More than Five Senses: Rethinking How Children Learn

A child stumbles while learning to skip.

Another struggles to sit still at the desk.

One seems bright and articulate, yet finds it hard to truly listen to others.
Another reads fluently, but comprehension feels thin – as though the words don’t quite land.

In education, we often ask: Is this academic? Behavioural? Emotional?
But what if the question begins somewhere deeper?

In Steiner education, we work with an expanded understanding of the human senses.

Beyond the familiar five, Steiner education recognises twelve senses – integrated systems that allow us to perceive the world both inwardly and outwardly. Together, they form the foundation of human awareness, relationship, and learning.

The Body as the First Classroom

Before a child can read, reason, or analyse, they must first feel secure in their body.

The lower senses – Touch, Life or well-being, Self-Movement and Balance – allow a child to coordinate movement, sit upright with ease, and feel physically settled. When these are well supported in early childhood through movement, rhythm, play and practical activity, they form a stable base for later learning.

Without that base, higher learning can feel effortful or fragmented, not because the child lacks intelligence, but because the foundation is still forming.

Meeting the World

As the child grows, their senses turn outward.

Through sight, sound, temperature, smell and taste, they explore and differentiate the world. They build relationship with their environment.

But something even more subtle is developing.

The higher senses – Hearing, Word, Thought, and the Sense of the Other – gradually awaken through middle childhood and adolescence. These allow a young person not only to hear sounds, but to hear meaning. Not only to receive information, but to grasp concepts. Not only to interact socially, but to perceive another human being as an individual presence.

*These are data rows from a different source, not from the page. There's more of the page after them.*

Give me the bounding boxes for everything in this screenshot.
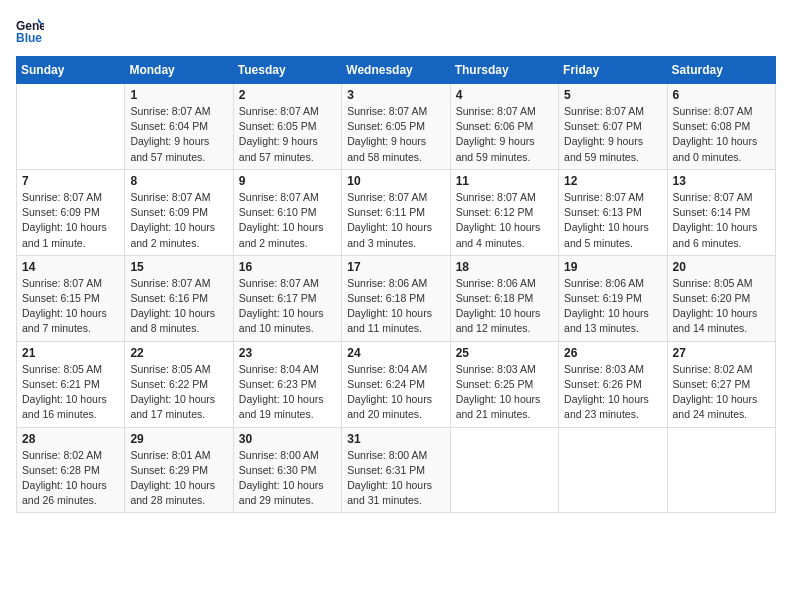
- day-info: Sunrise: 8:07 AM Sunset: 6:09 PM Dayligh…: [22, 190, 119, 251]
- day-info: Sunrise: 8:07 AM Sunset: 6:17 PM Dayligh…: [239, 276, 336, 337]
- day-number: 26: [564, 346, 661, 360]
- calendar-cell: 22Sunrise: 8:05 AM Sunset: 6:22 PM Dayli…: [125, 341, 233, 427]
- day-info: Sunrise: 8:03 AM Sunset: 6:25 PM Dayligh…: [456, 362, 553, 423]
- day-number: 31: [347, 432, 444, 446]
- calendar-cell: 21Sunrise: 8:05 AM Sunset: 6:21 PM Dayli…: [17, 341, 125, 427]
- day-info: Sunrise: 8:07 AM Sunset: 6:06 PM Dayligh…: [456, 104, 553, 165]
- calendar-cell: 2Sunrise: 8:07 AM Sunset: 6:05 PM Daylig…: [233, 84, 341, 170]
- calendar-cell: [17, 84, 125, 170]
- day-info: Sunrise: 8:00 AM Sunset: 6:31 PM Dayligh…: [347, 448, 444, 509]
- calendar-cell: 20Sunrise: 8:05 AM Sunset: 6:20 PM Dayli…: [667, 255, 775, 341]
- day-number: 22: [130, 346, 227, 360]
- day-number: 12: [564, 174, 661, 188]
- day-info: Sunrise: 8:07 AM Sunset: 6:07 PM Dayligh…: [564, 104, 661, 165]
- day-info: Sunrise: 8:06 AM Sunset: 6:18 PM Dayligh…: [347, 276, 444, 337]
- calendar-cell: [450, 427, 558, 513]
- calendar-cell: 23Sunrise: 8:04 AM Sunset: 6:23 PM Dayli…: [233, 341, 341, 427]
- day-number: 1: [130, 88, 227, 102]
- day-number: 23: [239, 346, 336, 360]
- day-info: Sunrise: 8:06 AM Sunset: 6:18 PM Dayligh…: [456, 276, 553, 337]
- calendar-cell: 14Sunrise: 8:07 AM Sunset: 6:15 PM Dayli…: [17, 255, 125, 341]
- svg-text:Blue: Blue: [16, 31, 42, 44]
- weekday-header-saturday: Saturday: [667, 57, 775, 84]
- day-info: Sunrise: 8:07 AM Sunset: 6:13 PM Dayligh…: [564, 190, 661, 251]
- calendar-cell: 3Sunrise: 8:07 AM Sunset: 6:05 PM Daylig…: [342, 84, 450, 170]
- calendar-cell: 7Sunrise: 8:07 AM Sunset: 6:09 PM Daylig…: [17, 169, 125, 255]
- weekday-header-friday: Friday: [559, 57, 667, 84]
- day-info: Sunrise: 8:05 AM Sunset: 6:20 PM Dayligh…: [673, 276, 770, 337]
- calendar-table: SundayMondayTuesdayWednesdayThursdayFrid…: [16, 56, 776, 513]
- calendar-cell: 26Sunrise: 8:03 AM Sunset: 6:26 PM Dayli…: [559, 341, 667, 427]
- day-number: 4: [456, 88, 553, 102]
- day-info: Sunrise: 8:04 AM Sunset: 6:24 PM Dayligh…: [347, 362, 444, 423]
- weekday-header-wednesday: Wednesday: [342, 57, 450, 84]
- day-number: 9: [239, 174, 336, 188]
- calendar-cell: 4Sunrise: 8:07 AM Sunset: 6:06 PM Daylig…: [450, 84, 558, 170]
- day-info: Sunrise: 8:03 AM Sunset: 6:26 PM Dayligh…: [564, 362, 661, 423]
- day-info: Sunrise: 8:07 AM Sunset: 6:15 PM Dayligh…: [22, 276, 119, 337]
- day-number: 21: [22, 346, 119, 360]
- day-info: Sunrise: 8:07 AM Sunset: 6:16 PM Dayligh…: [130, 276, 227, 337]
- day-number: 11: [456, 174, 553, 188]
- day-number: 29: [130, 432, 227, 446]
- day-number: 14: [22, 260, 119, 274]
- calendar-cell: 25Sunrise: 8:03 AM Sunset: 6:25 PM Dayli…: [450, 341, 558, 427]
- day-info: Sunrise: 8:07 AM Sunset: 6:08 PM Dayligh…: [673, 104, 770, 165]
- calendar-cell: 6Sunrise: 8:07 AM Sunset: 6:08 PM Daylig…: [667, 84, 775, 170]
- calendar-cell: 9Sunrise: 8:07 AM Sunset: 6:10 PM Daylig…: [233, 169, 341, 255]
- day-number: 27: [673, 346, 770, 360]
- weekday-header-sunday: Sunday: [17, 57, 125, 84]
- calendar-cell: 28Sunrise: 8:02 AM Sunset: 6:28 PM Dayli…: [17, 427, 125, 513]
- calendar-cell: 13Sunrise: 8:07 AM Sunset: 6:14 PM Dayli…: [667, 169, 775, 255]
- day-info: Sunrise: 8:07 AM Sunset: 6:09 PM Dayligh…: [130, 190, 227, 251]
- day-info: Sunrise: 8:07 AM Sunset: 6:11 PM Dayligh…: [347, 190, 444, 251]
- logo: General Blue: [16, 16, 48, 44]
- logo-icon: General Blue: [16, 16, 44, 44]
- day-info: Sunrise: 8:02 AM Sunset: 6:27 PM Dayligh…: [673, 362, 770, 423]
- day-info: Sunrise: 8:01 AM Sunset: 6:29 PM Dayligh…: [130, 448, 227, 509]
- day-info: Sunrise: 8:07 AM Sunset: 6:05 PM Dayligh…: [239, 104, 336, 165]
- day-info: Sunrise: 8:07 AM Sunset: 6:14 PM Dayligh…: [673, 190, 770, 251]
- day-info: Sunrise: 8:07 AM Sunset: 6:12 PM Dayligh…: [456, 190, 553, 251]
- day-number: 6: [673, 88, 770, 102]
- day-number: 8: [130, 174, 227, 188]
- page-header: General Blue: [16, 16, 776, 44]
- calendar-cell: 30Sunrise: 8:00 AM Sunset: 6:30 PM Dayli…: [233, 427, 341, 513]
- day-number: 25: [456, 346, 553, 360]
- calendar-cell: 27Sunrise: 8:02 AM Sunset: 6:27 PM Dayli…: [667, 341, 775, 427]
- calendar-cell: 16Sunrise: 8:07 AM Sunset: 6:17 PM Dayli…: [233, 255, 341, 341]
- day-number: 16: [239, 260, 336, 274]
- calendar-cell: 19Sunrise: 8:06 AM Sunset: 6:19 PM Dayli…: [559, 255, 667, 341]
- day-number: 2: [239, 88, 336, 102]
- day-number: 7: [22, 174, 119, 188]
- calendar-cell: [667, 427, 775, 513]
- weekday-header-thursday: Thursday: [450, 57, 558, 84]
- day-number: 13: [673, 174, 770, 188]
- calendar-cell: 8Sunrise: 8:07 AM Sunset: 6:09 PM Daylig…: [125, 169, 233, 255]
- day-number: 30: [239, 432, 336, 446]
- day-number: 18: [456, 260, 553, 274]
- day-info: Sunrise: 8:02 AM Sunset: 6:28 PM Dayligh…: [22, 448, 119, 509]
- calendar-cell: 31Sunrise: 8:00 AM Sunset: 6:31 PM Dayli…: [342, 427, 450, 513]
- calendar-cell: [559, 427, 667, 513]
- day-number: 5: [564, 88, 661, 102]
- day-number: 3: [347, 88, 444, 102]
- calendar-cell: 18Sunrise: 8:06 AM Sunset: 6:18 PM Dayli…: [450, 255, 558, 341]
- day-number: 24: [347, 346, 444, 360]
- day-info: Sunrise: 8:00 AM Sunset: 6:30 PM Dayligh…: [239, 448, 336, 509]
- day-info: Sunrise: 8:07 AM Sunset: 6:04 PM Dayligh…: [130, 104, 227, 165]
- calendar-cell: 29Sunrise: 8:01 AM Sunset: 6:29 PM Dayli…: [125, 427, 233, 513]
- calendar-cell: 10Sunrise: 8:07 AM Sunset: 6:11 PM Dayli…: [342, 169, 450, 255]
- calendar-cell: 5Sunrise: 8:07 AM Sunset: 6:07 PM Daylig…: [559, 84, 667, 170]
- weekday-header-monday: Monday: [125, 57, 233, 84]
- day-number: 20: [673, 260, 770, 274]
- day-info: Sunrise: 8:04 AM Sunset: 6:23 PM Dayligh…: [239, 362, 336, 423]
- day-number: 19: [564, 260, 661, 274]
- calendar-cell: 15Sunrise: 8:07 AM Sunset: 6:16 PM Dayli…: [125, 255, 233, 341]
- day-number: 15: [130, 260, 227, 274]
- calendar-cell: 24Sunrise: 8:04 AM Sunset: 6:24 PM Dayli…: [342, 341, 450, 427]
- calendar-cell: 17Sunrise: 8:06 AM Sunset: 6:18 PM Dayli…: [342, 255, 450, 341]
- day-info: Sunrise: 8:05 AM Sunset: 6:21 PM Dayligh…: [22, 362, 119, 423]
- day-info: Sunrise: 8:05 AM Sunset: 6:22 PM Dayligh…: [130, 362, 227, 423]
- day-info: Sunrise: 8:06 AM Sunset: 6:19 PM Dayligh…: [564, 276, 661, 337]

These capacities do not fully mature in early childhood. They unfold over time, continuing into early adulthood.

Why This Matters for Education

When we see learning through the lens of the twelve senses, education changes.

Reading is no longer just decoding symbols; it is connected to the developing sense of Word – the ability to experience meaning, nuance, and intention in language.

Mathematics is not only procedural; it calls upon an inner sense of balance – the capacity to hold relationships and find equilibrium within thinking.

Listening in a classroom is not merely behavioural compliance; it reflects the maturation of the higher senses that enable genuine perception of another person’s speech and thought.

In this light, many educational challenges invite a deeper question: Which senses are still developing, and how can we support them?

A Developmental View of the Child

In Steiner education, the twelve senses are understood as unfolding gradually, each with its own rhythm and stage of integration. They are not fully formed at any one point in childhood.

This developmental awareness invites patience. It invites movement, art, music, storytelling, practical work, and rich sensory experience – not as “extras,” but as essential nourishment for healthy growth.

When education engages the whole human being – body, feeling life, and thinking – it strengthens the sensory foundation upon which academic learning rests.

This is one reason Steiner education is sometimes described as a healing education: it seeks not merely to inform the intellect, but to support the balanced development of the child’s capacities to meet the world.

For educators and parents alike, the question becomes:

What if learning difficulties, behavioural challenges, and social struggles are not simply problems to fix – but signals of senses still growing?

And what might education look like if we consciously nurtured all twelve?

The courses we offer for teachers, educators and parents explore this expanded understanding of human development. This awareness is woven throughout our study and practice.

At the heart of Steiner education is an ongoing exploration of the human being. This is an essential enquiry when working with children who are still in the process of becoming.

Through a deeper understanding of these subtle yet intrinsic aspects of human development, education can shift in its orientation. Rather than teaching only from the outside in, we begin to support learning from the inside out.

When we work in this way, education becomes not only the transmission of knowledge, but a conscious support for the unfolding capacities of the child.